Data Classification Labels and Tagging System
Overview
Data classification labels are the operational mechanism through which classification policy is enforced across the enterprise. Labels attach classification metadata to data assets — documents, emails, database records, and cloud resources — enabling automated enforcement of handling requirements through DLP policies, access controls, and encryption.

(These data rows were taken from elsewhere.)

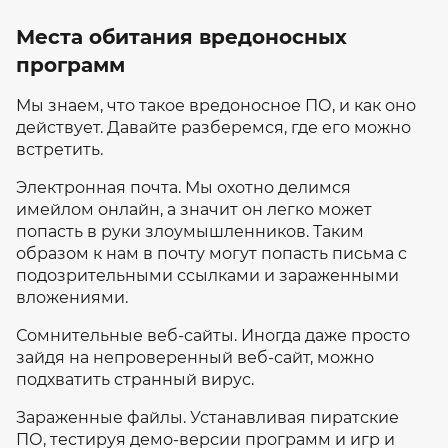
Места обитания вредоносных
программ
Мы знаем, что такое вредоносное ПО, и как оно
действует. Давайте разберемся, где его можно
встретить.
Электронная почта. Мы охотно делимся
имейлом онлайн, а значит он легко может
попасть в руки злоумышленников. Таким
образом к нам в почту могут попасть письма с
подозрительными ссылками и зараженными
вложениями.
Сомнительные веб-сайты. Иногда даже просто
зайдя на непроверенный веб-сайт, можно
подхватить странный вирус.
Зараженные файлы. Устанавливая пиратские
ПО, тестируя демо-версии программ и игр и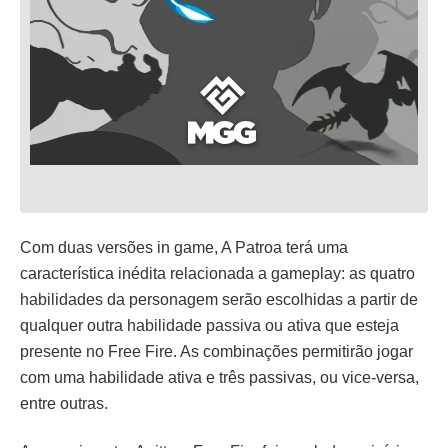
Com duas versões in game, A Patroa terá uma
característica inédita relacionada a gameplay: as quatro
habilidades da personagem serão escolhidas a partir de
qualquer outra habilidade passiva ou ativa que esteja
presente no Free Fire. As combinações permitirão jogar
com uma habilidade ativa e três passivas, ou vice-versa,
entre outras.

This skill covers the design and implementation of a labelling system using Microsoft Purview Information Protection as the primary platform, with architecture patterns for automated labelling, user-applied labelling, label inheritance, and cross-platform propagation.
Label Taxonomy
Vanguard Financial Services Label Hierarchy
Vanguard Classification Labels
├── Public
│ └── (no sub-labels)
├── Internal
│ └── Internal - Project Confidential
├── Confidential
│ ├── Confidential - Customer Data
│ ├── Confidential - Employee Data
│ ├── Confidential - Financial Data
│ └── Confidential - Legal
└── Restricted
├── Restricted - Special Category (Art. 9)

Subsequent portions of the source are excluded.